RECORD EXTRACTS =
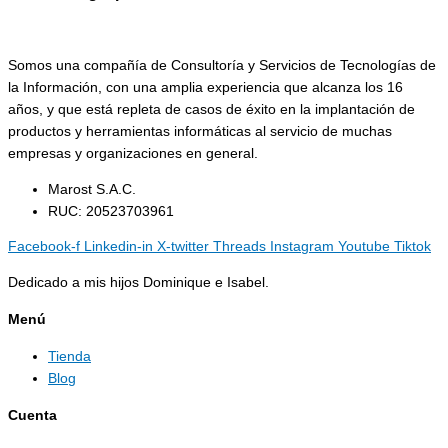
Somos una compañía de Consultoría y Servicios de Tecnologías de
la Información, con una amplia experiencia que alcanza los 16
años, y que está repleta de casos de éxito en la implantación de
productos y herramientas informáticas al servicio de muchas
empresas y organizaciones en general.
Marost S.A.C.
RUC: 20523703961
Facebook-f
Linkedin-in
X-twitter
Threads
Instagram
Youtube
Tiktok
Dedicado a mis hijos Dominique e Isabel.
Menú
Tienda
Blog
Cuenta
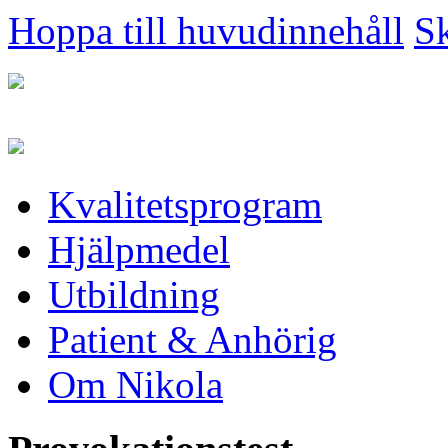
Hoppa till huvudinnehåll
Sk
Kvalitetsprogram
Hjälpmedel
Utbildning
Patient & Anhörig
Om Nikola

WORK TO COMPLETE =
In your answer, repeat the material above in full, exactly, and without its pictures.

SOLUTION TO THE PROBLEM =
Somos una compañía de Consultoría y Servicios de Tecnologías de
la Información, con una amplia experiencia que alcanza los 16
años, y que está repleta de casos de éxito en la implantación de
productos y herramientas informáticas al servicio de muchas
empresas y organizaciones en general.
Marost S.A.C.
RUC: 20523703961
Facebook-f
Linkedin-in
X-twitter
Threads
Instagram
Youtube
Tiktok
Dedicado a mis hijos Dominique e Isabel.
Menú
Tienda
Blog
Cuenta
Hoppa till huvudinnehåll
Sk
Kvalitetsprogram
Hjälpmedel
Utbildning
Patient & Anhörig
Om Nikola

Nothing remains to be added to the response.